Sending your belongings overseas: FAQS
January 11, 2018
“Human nature is always fond of novelty” observed the Roman author Pliny. It is an observation borne out by the experiences of hundreds of thousands of expatriates all over the world. Differences in lifestyle, leisure and modes of business – whether it’s the politeness of Japanese service staff or street food in Southeast Asia – are often satisfying for no other reason than that they are new.
Sadly, these novel, positive experiences often run alongside emotional issues that a significant number of expats anecdotally experience. Isolation from support networks such as friends and family often further add to this problem, and its prevalence has even given rise to a neologism: “relocation depression.”
Looking at expat-focused message boards shows these are by no means isolated cases. Questions about depression are common, with users typically asking others whether they have experienced the same (they usually have), how long it will take to overcome and what steps the expat can take to improve their emotional well-being.
There is a small but increasing body of literature that deals with relocation depression. This is perhaps unsurprising, what we see as homesickness is something we feel is overcome individually and in good time, but it is an attitude that ignores the health effects of depression, such as weight fluctuations and lethargy.
So what steps can expats take to avoid relocation depression in advance of their relocation?
1. Stick to a regular exercise routine
As you’ve heard countless times already, regular exercise and a healthy lifestyle are demonstrably proven to help combat the symptoms of depression, particularly lethargy.
However, organizing an exercise routine after a relocation can be significantly more difficult, and unfamiliarity with local fitness facilities can lead to inactivity.

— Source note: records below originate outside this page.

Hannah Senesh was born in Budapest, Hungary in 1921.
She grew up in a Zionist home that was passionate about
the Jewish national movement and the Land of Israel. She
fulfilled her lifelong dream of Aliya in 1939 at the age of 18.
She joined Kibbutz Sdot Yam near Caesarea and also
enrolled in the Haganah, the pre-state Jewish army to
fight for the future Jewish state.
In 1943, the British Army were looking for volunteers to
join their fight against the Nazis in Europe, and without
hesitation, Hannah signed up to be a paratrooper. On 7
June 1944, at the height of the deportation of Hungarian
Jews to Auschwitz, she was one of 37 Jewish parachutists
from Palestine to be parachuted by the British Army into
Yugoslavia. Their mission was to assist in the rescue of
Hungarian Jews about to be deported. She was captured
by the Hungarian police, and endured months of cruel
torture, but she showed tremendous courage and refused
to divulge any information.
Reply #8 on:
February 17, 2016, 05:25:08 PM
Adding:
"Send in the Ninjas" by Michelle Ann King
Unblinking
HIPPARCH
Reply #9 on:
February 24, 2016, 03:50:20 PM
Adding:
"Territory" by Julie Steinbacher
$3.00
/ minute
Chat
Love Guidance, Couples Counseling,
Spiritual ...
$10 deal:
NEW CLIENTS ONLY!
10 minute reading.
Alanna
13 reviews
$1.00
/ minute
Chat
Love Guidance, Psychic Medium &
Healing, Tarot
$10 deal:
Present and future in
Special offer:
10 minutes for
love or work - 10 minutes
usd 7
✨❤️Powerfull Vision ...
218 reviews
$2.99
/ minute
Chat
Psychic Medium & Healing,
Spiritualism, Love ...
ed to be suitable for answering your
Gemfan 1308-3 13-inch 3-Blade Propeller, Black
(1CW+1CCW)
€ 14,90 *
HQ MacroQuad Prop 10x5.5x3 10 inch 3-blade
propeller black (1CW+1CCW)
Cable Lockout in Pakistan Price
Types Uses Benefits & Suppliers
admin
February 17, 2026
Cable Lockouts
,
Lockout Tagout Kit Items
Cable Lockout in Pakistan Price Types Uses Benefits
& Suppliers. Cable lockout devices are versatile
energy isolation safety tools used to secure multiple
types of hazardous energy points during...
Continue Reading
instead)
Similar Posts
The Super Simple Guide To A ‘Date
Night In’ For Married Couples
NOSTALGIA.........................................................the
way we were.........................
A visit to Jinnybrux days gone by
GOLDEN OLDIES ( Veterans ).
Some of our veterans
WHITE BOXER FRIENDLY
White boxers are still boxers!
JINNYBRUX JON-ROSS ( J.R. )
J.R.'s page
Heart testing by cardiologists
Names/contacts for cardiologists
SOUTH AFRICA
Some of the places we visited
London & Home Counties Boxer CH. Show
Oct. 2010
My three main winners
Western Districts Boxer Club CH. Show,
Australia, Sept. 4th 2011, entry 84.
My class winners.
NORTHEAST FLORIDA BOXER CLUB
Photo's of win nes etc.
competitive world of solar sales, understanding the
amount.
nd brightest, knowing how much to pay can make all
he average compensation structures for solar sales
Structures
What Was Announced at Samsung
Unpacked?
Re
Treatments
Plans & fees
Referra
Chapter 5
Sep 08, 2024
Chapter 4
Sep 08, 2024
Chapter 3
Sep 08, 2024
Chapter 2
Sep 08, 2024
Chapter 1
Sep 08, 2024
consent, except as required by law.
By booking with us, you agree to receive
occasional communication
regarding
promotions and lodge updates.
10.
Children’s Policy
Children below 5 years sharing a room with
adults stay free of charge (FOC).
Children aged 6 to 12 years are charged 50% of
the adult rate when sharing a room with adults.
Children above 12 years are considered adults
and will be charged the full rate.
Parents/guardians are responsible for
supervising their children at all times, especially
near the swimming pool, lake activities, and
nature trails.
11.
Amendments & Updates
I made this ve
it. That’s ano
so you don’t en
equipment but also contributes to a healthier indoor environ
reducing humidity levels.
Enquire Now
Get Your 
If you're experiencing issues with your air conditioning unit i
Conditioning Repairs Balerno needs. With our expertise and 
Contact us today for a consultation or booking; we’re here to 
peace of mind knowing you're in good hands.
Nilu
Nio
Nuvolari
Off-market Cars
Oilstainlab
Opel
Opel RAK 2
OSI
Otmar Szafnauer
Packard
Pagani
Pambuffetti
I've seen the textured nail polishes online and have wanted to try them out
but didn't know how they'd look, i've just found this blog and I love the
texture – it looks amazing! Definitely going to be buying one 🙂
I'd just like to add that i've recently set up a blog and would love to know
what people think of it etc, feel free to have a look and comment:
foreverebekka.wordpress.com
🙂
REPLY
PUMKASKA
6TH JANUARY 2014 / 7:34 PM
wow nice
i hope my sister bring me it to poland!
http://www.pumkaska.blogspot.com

Best practice is to have a rudimentary idea of your plans before you relocate. Bear in mind this is going to be very location-specific – some destinations may be ideal for urban jogging or even regular hiking (Lantau island in Hong Kong, an increasingly popular for expats, is one example), while other areas may not offer such opportunities and require a local gym membership instead.
2. Maintain a circle of friends who are culturally similar
While avoiding the dreaded “expat bubble” and engaging with local people is important, it is also important (and less emphasized in expat literature) to have a comfort zone of your own you can return to.
Having a group of friends who are culturally similar will essentially act as your home away from home. Your reason for wanting this may vary, perhaps you value the opportunity to use your native language, or talk about news from back home with like-minded people. Regardless, wanting a social circle that reflects where you’re from is understandable.
If you’re relocating on your own and not sure where to start; your home country’s embassy, consulate, or even chamber of commerce will often host community events. Acquaint yourself with where their premises are and a timetable of their activities for the next few months after you arrive.
3. Identify how obtainable necessities from home are
What would you miss most about moving abroad? It’s a difficult question and requires more forethought than you would initially imagine. Part of the problem prospective expats face is that they are not actually sure which items from home are difficult to obtain at their destination to begin with.
To tackle this there’s no better method than simple word of mouth. Ask other expats living to where you’re planning to relocate how difficult it is to buy food you regularly buy back home. More importantly, identify some local shops or supermarkets in what will become your local neighborhood that seem best suited to catering to your needs.
This is all straightforward advice, but it’s important to be mindful of how much time can be lost by wandering expats; aimlessly looking for a supermarket that stocks a specific brand of yoghurt or type of cheese.